Exercise brief:
Only the text is wanted; write out each record below exactly and exclude all pictures.

(Data entries)
::::

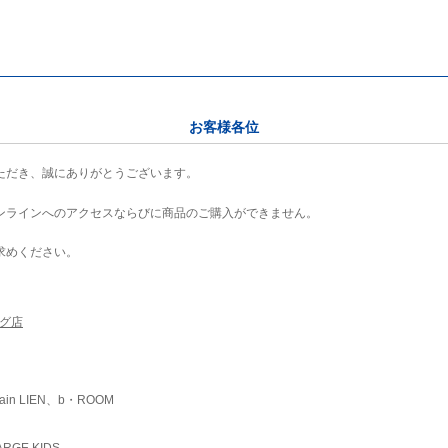
お客様各位
ただき、誠にありがとうございます。
ンラインへのアクセスならびに商品のご購入ができません。
求めください。
ング店
ain LIEN、b・ROOM
RGE KIDS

::::

Result for this exercise:
お客様各位
ただき、誠にありがとうございます。
ンラインへのアクセスならびに商品のご購入ができません。
求めください。
ング店
ain LIEN、b・ROOM
RGE KIDS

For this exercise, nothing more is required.